2頭の取り消しがあって10頭立て。前評判では、2歳時にG戦勝した2頭のマッチレース。ジムクラック・ステークス(GⅡ)に勝ったゴドルフィンのブルー・ポイント Blue Point が13対8の1番人気、2戦目に未勝利ながらミル・リーフ・ステークス(GⅡ)を制したハリー・エンジェル Harry Angel が7対2の2番人気で続き、3番人気は7対1と2強対決との評価でした。

レースも人気通り。馬場の中央を先行していたブルー・ポイントが、スタンド側を先行していたハリー・エンジェルを1馬身半差抑えて期待に応えました。3着は馬場の中央を選んだ5番人気(10対1)のムブタシム Mubtasim で、2着との着差は同じく1馬身半。

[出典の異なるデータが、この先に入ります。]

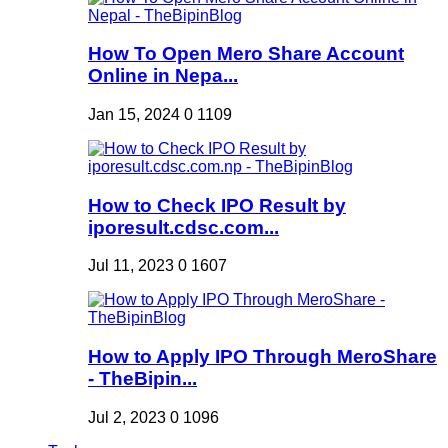
How To Open Mero Share Account
Online in Nepa...
Jan 15, 2024
0
1109
How to Check IPO Result by
iporesult.cdsc.com...
Jul 11, 2023
0
1607
How to Apply IPO Through MeroShare
- TheBipin...
Jul 2, 2023
0
1096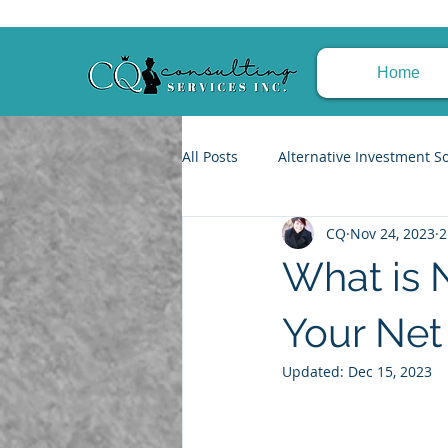
Home
All Posts
Alternative Investment S
CQ
Nov 24, 2023
2
Trusts & Estate Planning
Fin
What is 
Tax Planning Strategies
Achi
Your Net
Updated:
Dec 15, 2023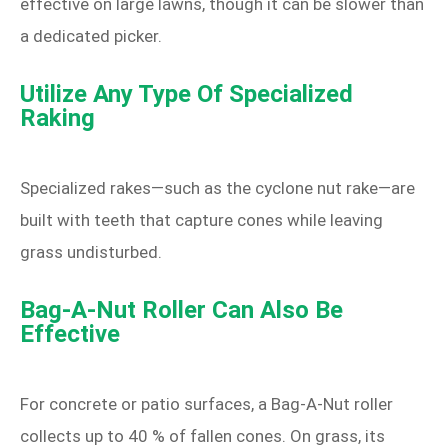
effective on large lawns, though it can be slower than
a dedicated picker.
Utilize Any Type Of Specialized
Raking
Specialized rakes—such as the cyclone nut rake—are
built with teeth that capture cones while leaving
grass undisturbed.
Bag‑A‑Nut Roller Can Also Be
Effective
For concrete or patio surfaces, a Bag‑A‑Nut roller
collects up to 40 % of fallen cones. On grass, its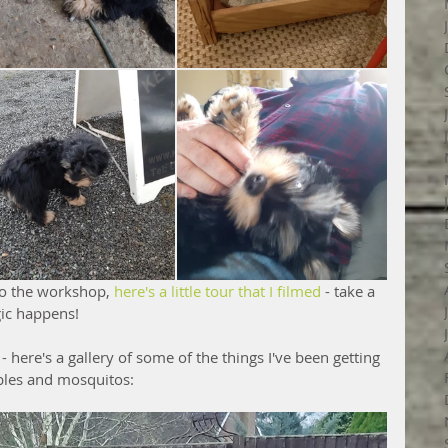
to the workshop, 
here's a little tour that I filmed
 - take a 
ic happens!
- here's a gallery of some of the things I've been getting 
bles and mosquitos: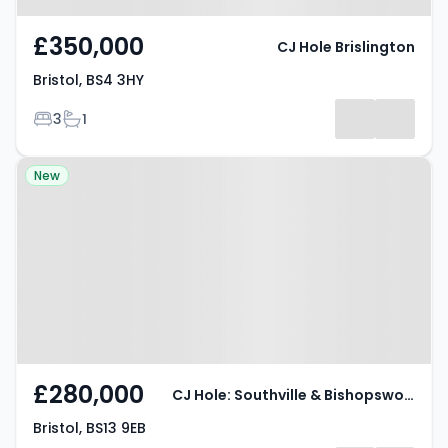
£350,000
CJ Hole Brislington
Bristol, BS4 3HY
Bedrooms
Bathrooms
3
1
Property at Bristol, BS13 9EB
New
£280,000
CJ Hole: Southville & Bishopsworth
Bristol, BS13 9EB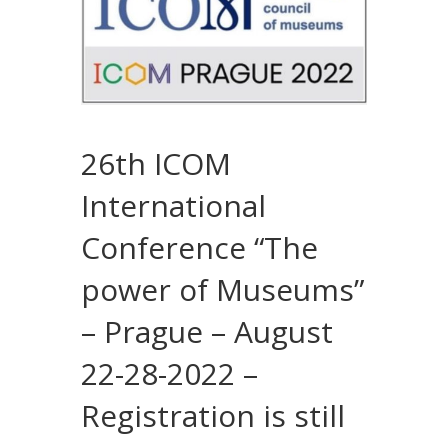
26th ICOM
International
Conference “The
power of Museums”
– Prague – August
22-28-2022 –
Registration is still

チャールズ・アップルビー厩舎、ウイリアム・ビュイック騎乗のブルー・ポイントはジムクラックのあとミドル・パーク・ステークス(GⅠ)で2着、デューハースト・ステークス(GⅠ)でも3着しており、この時点で短距離路線を歩むことを決定。コモンウェルスに直行するとのことです。デューハーストではチャーチル Churchill との着差はほぼ2馬身。デューハーストの結果が正統だったことを証明した形で、2000ギニーでのチャーチル本命は動かないところでしょう。
一方2着のハリー・エンジェルは、これが未だ3戦目と経験の浅い馬。もう一つのコモンウェルス・トライアルであるヘイドックのサンディー・レーン・ステークス(GⅡ)を使ってロイヤル・アスコットというローテーションになりそうです。